→ **Dataset excerpts**
──────────────────────────────
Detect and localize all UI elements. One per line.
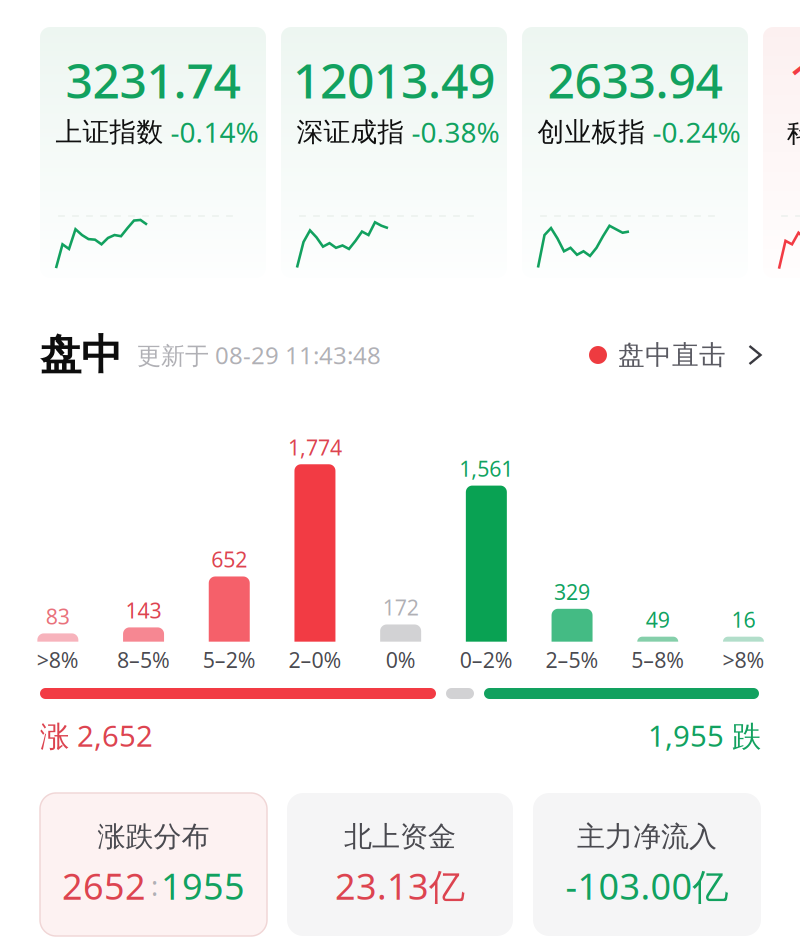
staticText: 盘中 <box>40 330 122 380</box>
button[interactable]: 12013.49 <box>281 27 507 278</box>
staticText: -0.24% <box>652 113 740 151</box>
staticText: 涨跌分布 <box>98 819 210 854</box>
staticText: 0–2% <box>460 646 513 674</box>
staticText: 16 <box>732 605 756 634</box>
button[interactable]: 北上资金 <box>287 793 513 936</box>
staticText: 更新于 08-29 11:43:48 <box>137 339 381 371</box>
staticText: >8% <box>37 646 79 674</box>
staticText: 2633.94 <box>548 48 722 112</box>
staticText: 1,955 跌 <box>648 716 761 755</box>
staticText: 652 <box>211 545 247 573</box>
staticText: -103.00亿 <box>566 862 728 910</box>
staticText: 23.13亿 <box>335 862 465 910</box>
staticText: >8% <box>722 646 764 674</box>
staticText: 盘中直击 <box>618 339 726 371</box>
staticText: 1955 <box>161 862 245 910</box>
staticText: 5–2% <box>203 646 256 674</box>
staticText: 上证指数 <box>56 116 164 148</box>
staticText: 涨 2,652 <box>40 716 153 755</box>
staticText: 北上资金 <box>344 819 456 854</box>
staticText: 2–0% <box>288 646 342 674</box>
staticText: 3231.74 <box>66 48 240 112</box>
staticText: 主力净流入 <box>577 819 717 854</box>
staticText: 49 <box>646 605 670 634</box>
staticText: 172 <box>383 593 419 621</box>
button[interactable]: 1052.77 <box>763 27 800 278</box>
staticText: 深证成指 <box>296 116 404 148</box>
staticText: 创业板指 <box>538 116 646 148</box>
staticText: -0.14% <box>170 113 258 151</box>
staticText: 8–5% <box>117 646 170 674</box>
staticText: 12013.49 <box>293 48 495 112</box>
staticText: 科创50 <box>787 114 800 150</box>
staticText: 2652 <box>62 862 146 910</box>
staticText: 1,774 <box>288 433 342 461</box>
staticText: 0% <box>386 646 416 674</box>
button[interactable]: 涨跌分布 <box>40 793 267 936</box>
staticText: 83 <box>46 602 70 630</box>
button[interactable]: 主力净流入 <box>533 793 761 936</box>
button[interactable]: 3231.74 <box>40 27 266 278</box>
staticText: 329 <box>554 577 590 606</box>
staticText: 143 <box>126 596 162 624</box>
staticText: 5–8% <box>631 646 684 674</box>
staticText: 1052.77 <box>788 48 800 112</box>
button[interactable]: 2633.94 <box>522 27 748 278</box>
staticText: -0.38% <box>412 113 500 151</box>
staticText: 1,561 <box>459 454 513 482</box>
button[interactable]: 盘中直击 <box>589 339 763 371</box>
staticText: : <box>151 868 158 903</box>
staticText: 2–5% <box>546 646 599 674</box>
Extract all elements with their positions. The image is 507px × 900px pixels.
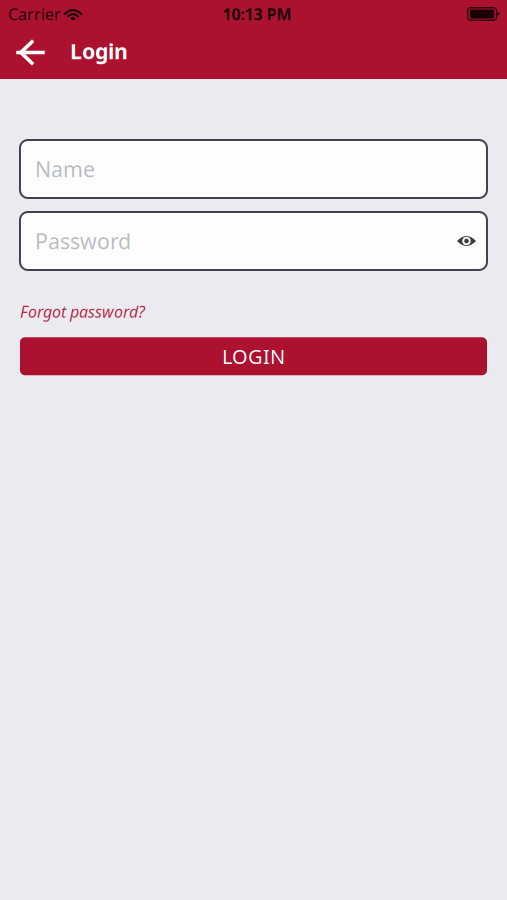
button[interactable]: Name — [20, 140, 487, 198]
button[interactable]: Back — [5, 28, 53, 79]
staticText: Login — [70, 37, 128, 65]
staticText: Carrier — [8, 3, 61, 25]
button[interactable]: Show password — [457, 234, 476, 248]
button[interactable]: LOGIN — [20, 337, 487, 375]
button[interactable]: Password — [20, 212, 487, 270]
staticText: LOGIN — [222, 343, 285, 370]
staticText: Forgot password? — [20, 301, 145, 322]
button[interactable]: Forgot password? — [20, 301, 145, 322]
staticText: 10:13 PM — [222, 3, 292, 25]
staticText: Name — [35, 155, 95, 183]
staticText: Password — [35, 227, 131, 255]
──────────────────────────────
Reproduce the data above in full, exactly, with the images removed.

Detect and localize all UI elements. One per line.
staticText: 盘中 <box>40 330 122 380</box>
button[interactable]: 12013.49 <box>281 27 507 278</box>
staticText: -0.24% <box>652 113 740 151</box>
staticText: 涨跌分布 <box>98 819 210 854</box>
staticText: 0–2% <box>460 646 513 674</box>
staticText: 16 <box>732 605 756 634</box>
button[interactable]: 北上资金 <box>287 793 513 936</box>
staticText: 更新于 08-29 11:43:48 <box>137 339 381 371</box>
staticText: >8% <box>37 646 79 674</box>
staticText: 2633.94 <box>548 48 722 112</box>
staticText: 1,955 跌 <box>648 716 761 755</box>
staticText: 652 <box>211 545 247 573</box>
staticText: -103.00亿 <box>566 862 728 910</box>
staticText: 23.13亿 <box>335 862 465 910</box>
staticText: >8% <box>722 646 764 674</box>
staticText: 盘中直击 <box>618 339 726 371</box>
staticText: 1955 <box>161 862 245 910</box>
staticText: 5–2% <box>203 646 256 674</box>
staticText: 上证指数 <box>56 116 164 148</box>
staticText: 涨 2,652 <box>40 716 153 755</box>
staticText: 北上资金 <box>344 819 456 854</box>
staticText: 2–0% <box>288 646 342 674</box>
staticText: 3231.74 <box>66 48 240 112</box>
staticText: 主力净流入 <box>577 819 717 854</box>
staticText: 49 <box>646 605 670 634</box>
staticText: 172 <box>383 593 419 621</box>
button[interactable]: 1052.77 <box>763 27 800 278</box>
staticText: 深证成指 <box>296 116 404 148</box>
staticText: 创业板指 <box>538 116 646 148</box>
staticText: -0.14% <box>170 113 258 151</box>
staticText: 8–5% <box>117 646 170 674</box>
staticText: 12013.49 <box>293 48 495 112</box>
staticText: 科创50 <box>787 114 800 150</box>
staticText: 2652 <box>62 862 146 910</box>
staticText: 1,774 <box>288 433 342 461</box>
staticText: 0% <box>386 646 416 674</box>
button[interactable]: 涨跌分布 <box>40 793 267 936</box>
staticText: 83 <box>46 602 70 630</box>
button[interactable]: 主力净流入 <box>533 793 761 936</box>
button[interactable]: 3231.74 <box>40 27 266 278</box>
staticText: 329 <box>554 577 590 606</box>
staticText: 143 <box>126 596 162 624</box>
staticText: 5–8% <box>631 646 684 674</box>
staticText: 1052.77 <box>788 48 800 112</box>
button[interactable]: 2633.94 <box>522 27 748 278</box>
staticText: -0.38% <box>412 113 500 151</box>
staticText: 1,561 <box>459 454 513 482</box>
button[interactable]: 盘中直击 <box>589 339 763 371</box>
staticText: : <box>151 868 158 903</box>
staticText: 2–5% <box>546 646 599 674</box>
Extract all elements with their positions. The image is 507px × 900px pixels.
button[interactable]: Name — [20, 140, 487, 198]
button[interactable]: Back — [5, 28, 53, 79]
staticText: Login — [70, 37, 128, 65]
staticText: Carrier — [8, 3, 61, 25]
button[interactable]: Show password — [457, 234, 476, 248]
button[interactable]: LOGIN — [20, 337, 487, 375]
button[interactable]: Password — [20, 212, 487, 270]
staticText: LOGIN — [222, 343, 285, 370]
staticText: Forgot password? — [20, 301, 145, 322]
button[interactable]: Forgot password? — [20, 301, 145, 322]
staticText: 10:13 PM — [222, 3, 292, 25]
staticText: Name — [35, 155, 95, 183]
staticText: Password — [35, 227, 131, 255]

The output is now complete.